- **Work order**
Every entry gets copied exactly. No images go into the copy.

- **Excerpted data**

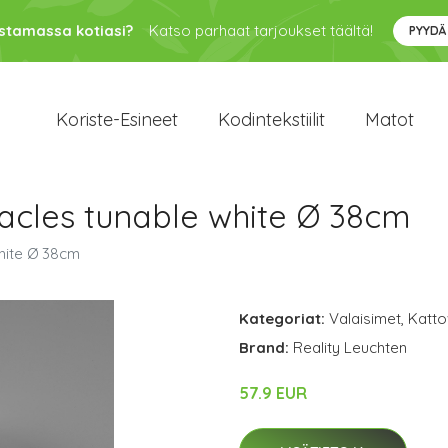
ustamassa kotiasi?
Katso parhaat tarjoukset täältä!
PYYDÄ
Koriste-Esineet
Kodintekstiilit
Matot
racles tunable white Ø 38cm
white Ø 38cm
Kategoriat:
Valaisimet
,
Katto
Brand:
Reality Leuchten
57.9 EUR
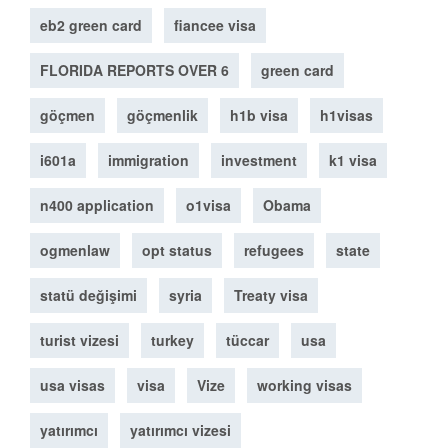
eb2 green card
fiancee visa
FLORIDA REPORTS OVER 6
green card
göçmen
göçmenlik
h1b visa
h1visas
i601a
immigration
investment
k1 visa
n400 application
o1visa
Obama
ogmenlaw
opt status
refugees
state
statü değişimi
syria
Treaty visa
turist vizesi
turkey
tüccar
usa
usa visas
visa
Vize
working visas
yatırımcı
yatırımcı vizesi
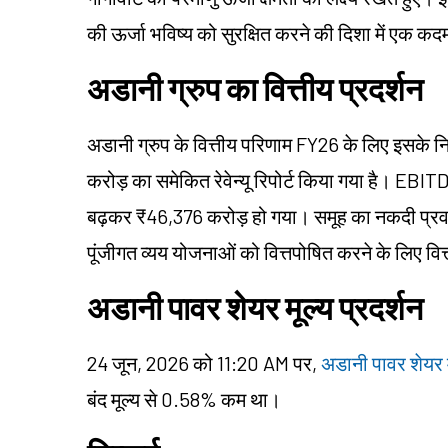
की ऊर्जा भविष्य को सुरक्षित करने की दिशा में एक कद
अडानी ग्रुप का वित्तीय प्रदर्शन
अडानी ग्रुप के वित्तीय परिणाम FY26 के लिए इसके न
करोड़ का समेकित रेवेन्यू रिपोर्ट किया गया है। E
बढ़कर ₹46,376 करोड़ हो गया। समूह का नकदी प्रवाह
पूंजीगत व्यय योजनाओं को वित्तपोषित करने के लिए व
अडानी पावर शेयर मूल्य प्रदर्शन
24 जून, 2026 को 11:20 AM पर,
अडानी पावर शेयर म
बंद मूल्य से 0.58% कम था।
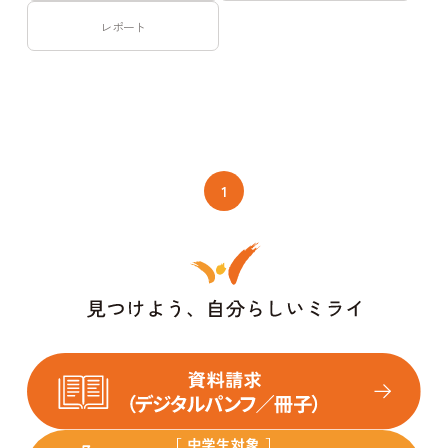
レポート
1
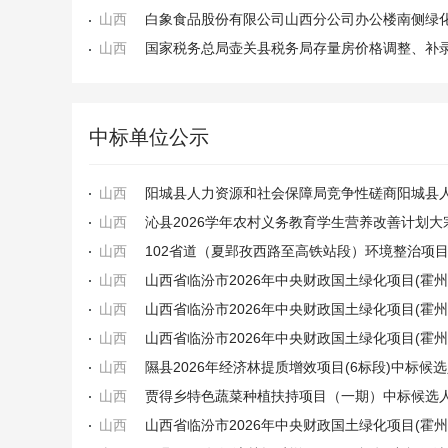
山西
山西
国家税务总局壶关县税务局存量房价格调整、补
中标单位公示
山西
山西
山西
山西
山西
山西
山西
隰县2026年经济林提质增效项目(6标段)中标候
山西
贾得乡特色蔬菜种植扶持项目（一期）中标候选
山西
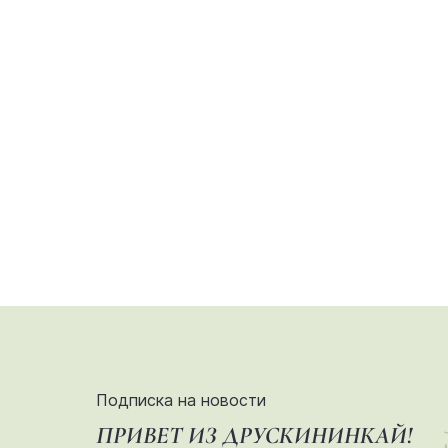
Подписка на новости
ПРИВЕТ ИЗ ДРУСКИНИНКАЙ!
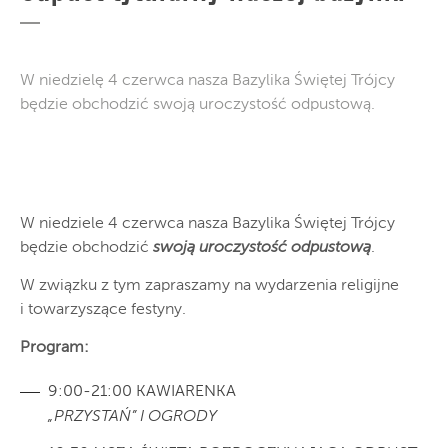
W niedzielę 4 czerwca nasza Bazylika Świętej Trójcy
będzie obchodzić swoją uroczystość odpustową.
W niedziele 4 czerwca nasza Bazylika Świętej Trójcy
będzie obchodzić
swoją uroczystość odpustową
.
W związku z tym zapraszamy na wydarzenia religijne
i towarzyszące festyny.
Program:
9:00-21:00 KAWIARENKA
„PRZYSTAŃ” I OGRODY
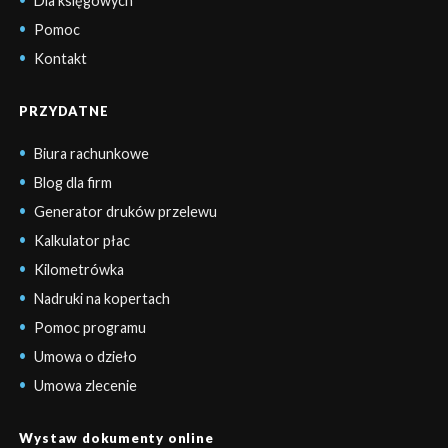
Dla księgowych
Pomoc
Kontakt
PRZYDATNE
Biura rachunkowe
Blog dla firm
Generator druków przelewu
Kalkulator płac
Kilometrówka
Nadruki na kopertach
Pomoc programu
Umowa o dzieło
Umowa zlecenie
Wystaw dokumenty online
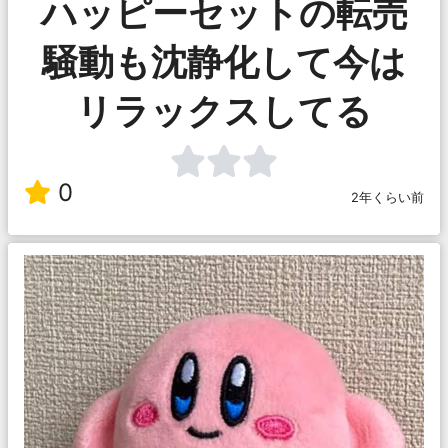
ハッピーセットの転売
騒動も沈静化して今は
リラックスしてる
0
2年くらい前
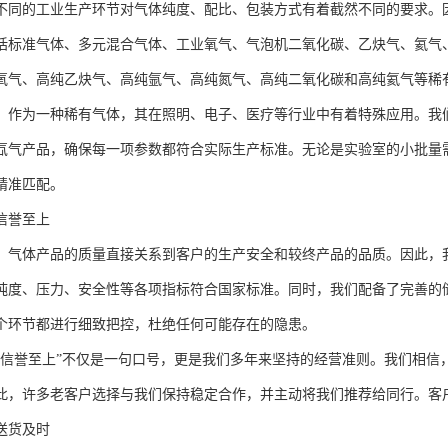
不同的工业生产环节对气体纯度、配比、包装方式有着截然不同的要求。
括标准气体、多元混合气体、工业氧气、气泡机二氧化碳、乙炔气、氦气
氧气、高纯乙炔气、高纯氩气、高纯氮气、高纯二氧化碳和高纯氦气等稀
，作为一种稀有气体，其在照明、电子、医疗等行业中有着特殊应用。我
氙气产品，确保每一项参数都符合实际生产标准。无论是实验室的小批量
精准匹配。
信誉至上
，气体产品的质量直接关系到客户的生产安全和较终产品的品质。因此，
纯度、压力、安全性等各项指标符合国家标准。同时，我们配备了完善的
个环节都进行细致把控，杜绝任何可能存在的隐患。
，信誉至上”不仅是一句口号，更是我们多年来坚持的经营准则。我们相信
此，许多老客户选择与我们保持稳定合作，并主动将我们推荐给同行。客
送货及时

- **Output below**
ustamassa kotiasi?
Katso parhaat tarjoukset täältä!
PYYDÄ
Koriste-Esineet
Kodintekstiilit
Matot
racles tunable white Ø 38cm
white Ø 38cm
Kategoriat:
Valaisimet
,
Katto
Brand:
Reality Leuchten
57.9 EUR
eb2 green card
fiancee visa
FLORIDA REPORTS OVER 6
green card
göçmen
göçmenlik
h1b visa
h1visas
i601a
immigration
investment
k1 visa
n400 application
o1visa
Obama
ogmenlaw
opt status
refugees
state
statü değişimi
syria
Treaty visa
turist vizesi
turkey
tüccar
usa
usa visas
visa
Vize
working visas
yatırımcı
yatırımcı vizesi
की ऊर्जा भविष्य को सुरक्षित करने की दिशा में एक कद
अडानी ग्रुप का वित्तीय प्रदर्शन
अडानी ग्रुप के वित्तीय परिणाम FY26 के लिए इसके न
करोड़ का समेकित रेवेन्यू रिपोर्ट किया गया है। E
बढ़कर ₹46,376 करोड़ हो गया। समूह का नकदी प्रवाह
पूंजीगत व्यय योजनाओं को वित्तपोषित करने के लिए व
अडानी पावर शेयर मूल्य प्रदर्शन
24 जून, 2026 को 11:20 AM पर,
अडानी पावर शेयर म
बंद मूल्य से 0.58% कम था।
レポート
1
山西
山西
国家税务总局壶关县税务局存量房价格调整、补
中标单位公示
山西
山西
山西
山西
山西
山西
山西
隰县2026年经济林提质增效项目(6标段)中标候
山西
贾得乡特色蔬菜种植扶持项目（一期）中标候选
山西
Подписка на новости
ПРИВЕТ ИЗ ДРУСКИНИНКАЙ!
W niedzielę 4 czerwca nasza Bazylika Świętej Trójcy
będzie obchodzić swoją uroczystość odpustową.
W niedziele 4 czerwca nasza Bazylika Świętej Trójcy
będzie obchodzić
swoją uroczystość odpustową
.
W związku z tym zapraszamy na wydarzenia religijne
i towarzyszące festyny.
Program:
9:00-21:00 KAWIARENKA
„PRZYSTAŃ” I OGRODY
Dla księgowych
Pomoc
Kontakt
PRZYDATNE
Biura rachunkowe
Blog dla firm
Generator druków przelewu
Kalkulator płac
Kilometrówka
Nadruki na kopertach
Pomoc programu
Umowa o dzieło
Umowa zlecenie
Wystaw dokumenty online
ハッピーセットの転売
騒動も沈静化して今は
リラックスしてる
0
2年くらい前
不同的工业生产环节对气体纯度、配比、包装方式有着截然不同的要求。
括标准气体、多元混合气体、工业氧气、气泡机二氧化碳、乙炔气、氦气
氧气、高纯乙炔气、高纯氩气、高纯氮气、高纯二氧化碳和高纯氦气等稀
，作为一种稀有气体，其在照明、电子、医疗等行业中有着特殊应用。我
氙气产品，确保每一项参数都符合实际生产标准。无论是实验室的小批量
精准匹配。
信誉至上
，气体产品的质量直接关系到客户的生产安全和较终产品的品质。因此，
纯度、压力、安全性等各项指标符合国家标准。同时，我们配备了完善的
个环节都进行细致把控，杜绝任何可能存在的隐患。
，信誉至上”不仅是一句口号，更是我们多年来坚持的经营准则。我们相信
此，许多老客户选择与我们保持稳定合作，并主动将我们推荐给同行。客
送货及时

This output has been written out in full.